The condition known as
Post-Traumatic Stress Disorder
(PTSD) wasn’t formally recognized until 1980, though working models dealing with its cluster of symptoms were engendered in the early 1970s. Like the innocent, ill-prepared young men sent into harrowing and prolonged traumatic combat conditions in places like Vietnam, Iraq, Afghanistan, and elsewhere, Ray Crump had been psychologically and physically maimed by the violence and brutality he was subjected to during his nine-month incarceration. Continually threatened, terrified, and increasingly unable to cope, what little ego strength he possessed disintegrated over time. Like many returning combat soldiers, he became a broken, shattered man, capable of violence to others and to himself. Unfortunately, for many of Mary Meyer’s community and family in Washington, as well as people in the Justice Department, including Alfred Hantman, Ray Crump’s subsequent path of violence and crime merely served to bolster their belief that Mary Meyer’s true killer had gotten away with murder.

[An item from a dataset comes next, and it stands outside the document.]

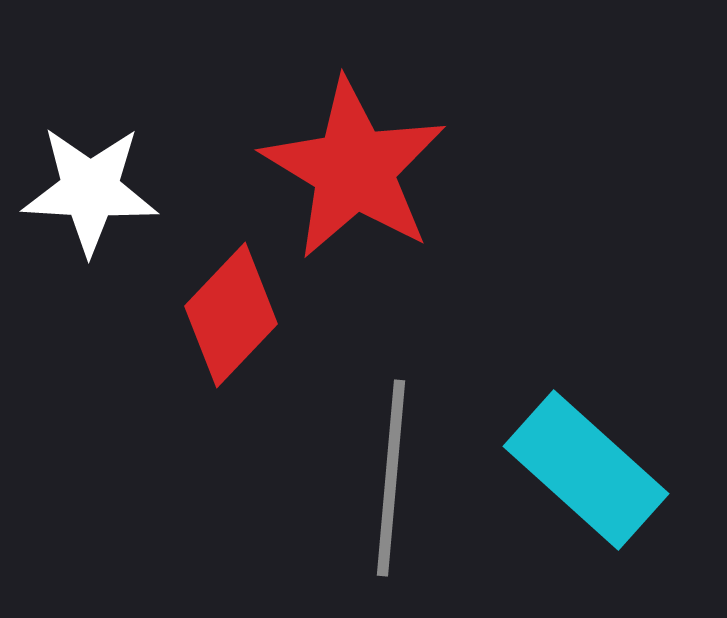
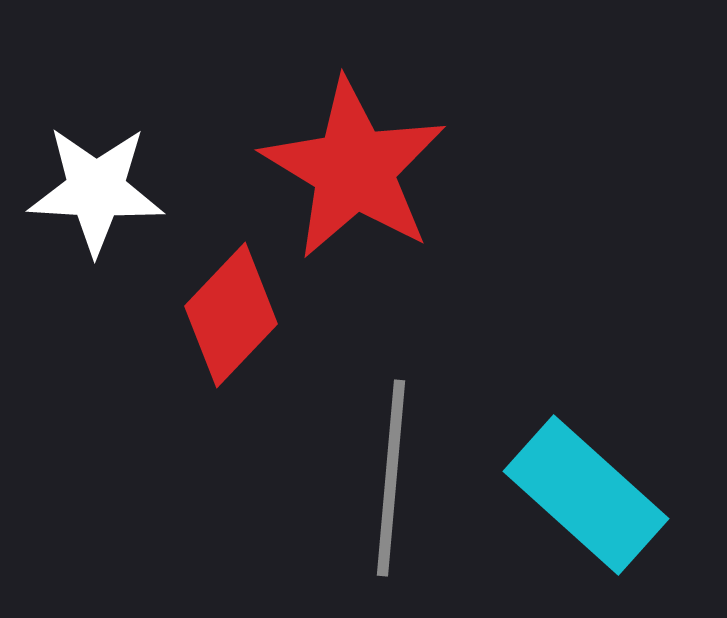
white star: moved 6 px right
cyan rectangle: moved 25 px down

Crump’s post-trial criminal career also impressed high-profile criminal defense attorney Robert S. Bennett, who had closely observed the trial as Judge Corcoran’s law clerk. In his book
In the Ring
, published in 2008, Bennett wrote that he would have convicted Crump “because of the overwhelming evidence.” In his view, Hantman had failed to get “into the heart and soul of jurors,” because he had overtried the case, most notably with Henry Wiggins. “It diluted the impact of his evidence,” Bennett recalled in an interview for this book in 2009. “Hantman was primarily responsible for losing the case.” Bennett had been convinced of Crump’s guilt in part because he “gave the
police an unbelievable explanation of why he was on the towpath—that he went fishing—especially since his fishing tackle was never located.”
88
Author Nina Burleigh reached a similar conclusion about Ray Crump’s guilt. In spite of having been told in her one interview with Dovey Roundtree that Ray had been having a sexual tryst with a girlfriend adjacent to the canal towpath area on the Potomac,
89
Burleigh nevertheless posed the same old, timeworn questions: “If he wasn’t fishing, what was he doing there?” “Why did he toss his hat and coat in the water?”
90
According to Burleigh, “Dovey Roundtree the advocate would always contend in public that Crump was innocent,” insinuating that she might believe otherwise in private, and even going so far as to suggest that the attorney’s religious belief in Christian forgiveness rendered the factual basis of her clients’ earthly guilt or innocence irrelevant.
91
Did Nina Burleigh actually believe that Dovey Roundtree would have staked her entire professional career and reputation, not to mention considerable financial resources, on the defense of someone whose innocence she wasn’t unequivocally convinced of? If so, that conclusion was entirely at odds with everything that Roundtree stated or wrote publicly about this case, including her private journey from initial doubt to absolute certainty about Crump’s innocence, detailed in her 2009 autobiography.
92
Of all that she accomplished in her victory in the case of
United States of America v. Ray Crump, Jr., Defendant
, Roundtree wrote that she had been particularly gratified that she might have helped to ensure a continued search for the true killer: “I believe, too, that in winning acquittal for Ray Crump, I made it impossible for the matter of Mary Pinchot Meyer’s murder to be sealed off and forgotten, as the government so clearly wanted to do. There is much about the crime that bears the most serious and sustained investigation, and to the extent that my efforts in defending Raymond opened the path for researchers seeking to know more about the troubling circumstances surrounding her death, I am gratified.”
93
Such “serious and sustained investigation” was long in coming. For twelve years, those who knew about Mary Meyer’s diary and her relationship with President Kennedy chose to remain silent, until the
National Enquirer
finally broke the story in 1976.
Dovey Roundtree never abandoned her belief that Ray had been a scapegoat, a “patsy,” who had been set up to take the fall. “So far as I am concerned,” wrote Roundtree in 2009, “there is in the complex and tangled web of certain truth and unconfirmed rumor, of inference and speculation and intrigue that surrounds the life and death of Mary Pinchot Meyer a single critical fact: Raymond Crump’s innocence in her murder.”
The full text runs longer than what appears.